EXTRACTED RECORDS:
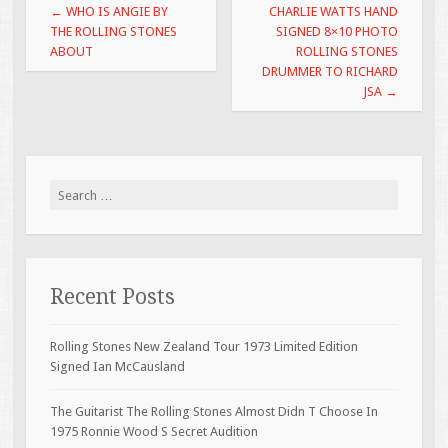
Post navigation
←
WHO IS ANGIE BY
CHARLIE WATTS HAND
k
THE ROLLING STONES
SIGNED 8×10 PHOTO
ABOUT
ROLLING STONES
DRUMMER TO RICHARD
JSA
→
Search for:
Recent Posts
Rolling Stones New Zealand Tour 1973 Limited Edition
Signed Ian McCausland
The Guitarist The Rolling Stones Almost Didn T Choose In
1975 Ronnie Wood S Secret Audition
...
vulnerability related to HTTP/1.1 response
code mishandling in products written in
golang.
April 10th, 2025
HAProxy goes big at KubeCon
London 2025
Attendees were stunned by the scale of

TASK: Copy, exactly and only, the lines above that begin with the one containing "Post navigation" and finish with the one containing "1975 Ronnie Wood S Secret Audition".

REPLY:
Post navigation
←
WHO IS ANGIE BY
CHARLIE WATTS HAND
k
THE ROLLING STONES
SIGNED 8×10 PHOTO
ABOUT
ROLLING STONES
DRUMMER TO RICHARD
JSA
→
Search for:
Recent Posts
Rolling Stones New Zealand Tour 1973 Limited Edition
Signed Ian McCausland
The Guitarist The Rolling Stones Almost Didn T Choose In
1975 Ronnie Wood S Secret Audition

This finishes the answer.